6. The device of claim 5, wherein said back body comprises a cylindrical pivot that emerges therefrom and is adapted to engage coaxially said ring.

7. The device of claim 6, wherein said cylindrical pivot is located at the extremity of said back body facing towards a front part of the shoe, said back body being fixed to the shoe at at least one through-hole thereof.

8. The device of claim 3, wherein said front protection body, that is joined at the extremity thereof to said back body with said third body overlapped at said hinged articulation and interacting with said teeth, said third body being comprised of a lowered extremity with a rounded border, that is housed inside an overhanging ring provided at said front protection body, and wherein said back body comprises a cylindrical pivot that emerges therefrom and is adapted to engage coaxially said overhanging ring, said lowered extremity comprising a seating that is arranged to coincide with said overhanging ring and said pivot that provides the hinged articulation between said front protection body ( 1 ) and the back body.

9. The device of claim 7, wherein said third body comprises a shoulder with ends that interact with said teeth of said front protection body to limit oscillation strokes between said front protection body and said back body.

10. The device of claim 9, wherein said shoulder is semicircular and is formed at an extremity of a thickening of said third body so as to be slightly distanced from said seating that provides a hinging point of said hinged articulation and so as to accommodate part of said overhanging ring.

11. The device of claim 4, wherein said third body comprises at least one through-hole provided at a rounded surface in a central part thereof for securing the third body to the underlying back body and for further coupling the back body to said rounded surface.

12. A shoe having a flexible toe part connected to a back part thereof at a metatarsal region that corresponds to a metatarsus region of a user foot, a sole, and a device for controlling flexion of the toe region, said device comprising:

a front protection body that engages an outside region of the toe part and extends along a side of said toe part at an edge region of said sole to act as a slider-protection and so that an extremity thereof arranges at the metatarsal region of the shoe, said protection body being removably coupled to the shoe;

a back body removably fixed to the outside of the shoe with an extremity thereof arranged at said metatarsal region and hinged at said extremity of said front protection body so as to provide a hinged articulation that allows oscillation strokes between said toe part and said back part;

a third body that is locally superimposed to said front protection body and said back body, at said hinged articulation; and

stops provided at said hinged articulation so as to limit said oscillation strokes between said front protection body and said back body.

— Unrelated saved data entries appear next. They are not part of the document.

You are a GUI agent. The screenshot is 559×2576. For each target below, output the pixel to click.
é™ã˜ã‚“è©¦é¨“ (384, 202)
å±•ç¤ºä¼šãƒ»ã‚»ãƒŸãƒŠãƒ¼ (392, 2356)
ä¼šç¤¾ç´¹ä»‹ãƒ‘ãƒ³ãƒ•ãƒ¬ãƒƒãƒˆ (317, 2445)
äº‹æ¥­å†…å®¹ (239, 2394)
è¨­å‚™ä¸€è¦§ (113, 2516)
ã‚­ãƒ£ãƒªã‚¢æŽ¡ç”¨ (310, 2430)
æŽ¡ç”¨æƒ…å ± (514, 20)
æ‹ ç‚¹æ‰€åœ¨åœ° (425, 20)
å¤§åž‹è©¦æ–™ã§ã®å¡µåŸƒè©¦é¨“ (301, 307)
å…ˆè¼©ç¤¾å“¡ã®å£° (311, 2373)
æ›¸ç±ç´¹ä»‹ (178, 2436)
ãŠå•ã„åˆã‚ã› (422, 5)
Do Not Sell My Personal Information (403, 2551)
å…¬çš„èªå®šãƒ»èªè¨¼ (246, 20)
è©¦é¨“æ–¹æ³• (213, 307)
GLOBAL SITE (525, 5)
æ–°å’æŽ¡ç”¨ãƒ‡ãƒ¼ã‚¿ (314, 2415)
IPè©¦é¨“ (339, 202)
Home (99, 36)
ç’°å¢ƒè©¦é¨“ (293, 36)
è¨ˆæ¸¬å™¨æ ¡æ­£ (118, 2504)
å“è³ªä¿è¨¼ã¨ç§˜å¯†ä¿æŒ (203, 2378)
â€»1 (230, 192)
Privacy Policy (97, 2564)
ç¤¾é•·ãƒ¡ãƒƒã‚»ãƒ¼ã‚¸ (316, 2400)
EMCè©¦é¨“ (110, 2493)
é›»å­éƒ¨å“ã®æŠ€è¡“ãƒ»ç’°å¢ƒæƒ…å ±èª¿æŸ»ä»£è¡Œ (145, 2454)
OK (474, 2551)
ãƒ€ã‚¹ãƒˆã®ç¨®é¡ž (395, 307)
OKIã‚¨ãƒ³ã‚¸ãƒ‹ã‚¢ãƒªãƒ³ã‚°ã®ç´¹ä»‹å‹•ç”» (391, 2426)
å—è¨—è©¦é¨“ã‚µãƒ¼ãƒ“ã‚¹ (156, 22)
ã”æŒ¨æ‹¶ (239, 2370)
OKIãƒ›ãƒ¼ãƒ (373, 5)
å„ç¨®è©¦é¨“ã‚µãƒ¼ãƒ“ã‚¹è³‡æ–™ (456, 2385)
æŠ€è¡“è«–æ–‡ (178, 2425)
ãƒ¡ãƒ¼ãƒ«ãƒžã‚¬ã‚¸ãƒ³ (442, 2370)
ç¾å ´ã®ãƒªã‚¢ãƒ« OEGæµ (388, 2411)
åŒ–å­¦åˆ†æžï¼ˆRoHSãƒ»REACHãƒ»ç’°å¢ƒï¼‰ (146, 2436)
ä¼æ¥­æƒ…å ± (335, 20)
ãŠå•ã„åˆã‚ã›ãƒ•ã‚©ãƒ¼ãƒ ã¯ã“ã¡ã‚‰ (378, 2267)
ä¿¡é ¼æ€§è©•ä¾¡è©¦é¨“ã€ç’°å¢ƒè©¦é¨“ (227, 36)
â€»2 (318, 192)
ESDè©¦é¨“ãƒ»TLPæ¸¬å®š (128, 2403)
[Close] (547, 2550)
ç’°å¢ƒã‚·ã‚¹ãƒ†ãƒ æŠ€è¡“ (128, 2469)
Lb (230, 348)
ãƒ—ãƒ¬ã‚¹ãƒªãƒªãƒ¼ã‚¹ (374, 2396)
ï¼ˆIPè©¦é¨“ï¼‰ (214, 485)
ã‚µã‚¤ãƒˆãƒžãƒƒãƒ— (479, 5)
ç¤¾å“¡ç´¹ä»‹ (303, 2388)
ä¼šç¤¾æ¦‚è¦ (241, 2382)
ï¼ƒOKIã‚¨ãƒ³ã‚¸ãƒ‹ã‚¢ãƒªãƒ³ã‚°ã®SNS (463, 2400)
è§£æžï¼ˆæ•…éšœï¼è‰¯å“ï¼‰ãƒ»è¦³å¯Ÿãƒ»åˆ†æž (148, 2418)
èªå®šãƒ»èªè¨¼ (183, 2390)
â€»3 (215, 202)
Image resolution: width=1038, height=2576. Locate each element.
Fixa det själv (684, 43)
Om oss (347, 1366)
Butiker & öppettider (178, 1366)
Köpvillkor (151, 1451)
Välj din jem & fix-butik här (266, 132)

13. A shoe having a flexible toe part connected to a back part thereof at a metatarsal region that corresponds to a metatarsus region of a user foot, a sole, and a device for controlling flexion of the toe region, said device comprising:

a front protection body that engages an outside region of the toe part and extends along a side of said toe part at an edge region of said sole to act as a slider-protection and so that an extremity thereof arranges at the metatarsal region of the shoe, said protection body being removably coupled to the shoe;

a back body removably fixed to the outside of the shoe with an extremity thereof arranged at said metatarsal region and hinged at said extremity of said front protection body so as to provide a hinged articulation that allows oscillation strokes between said toe part and said back part;

a third body that is locally superimposed to said front protection body and said back body at said hinged articulation;

oscillation stroke limiting stops provided at said third body; and

oscillation stroke limiting stops provided on said front protection body, at said hinged articulation for limiting in cooperation with said oscillation stroke limiting stops provided at said third body said oscillation strokes between said front protection body and said back body.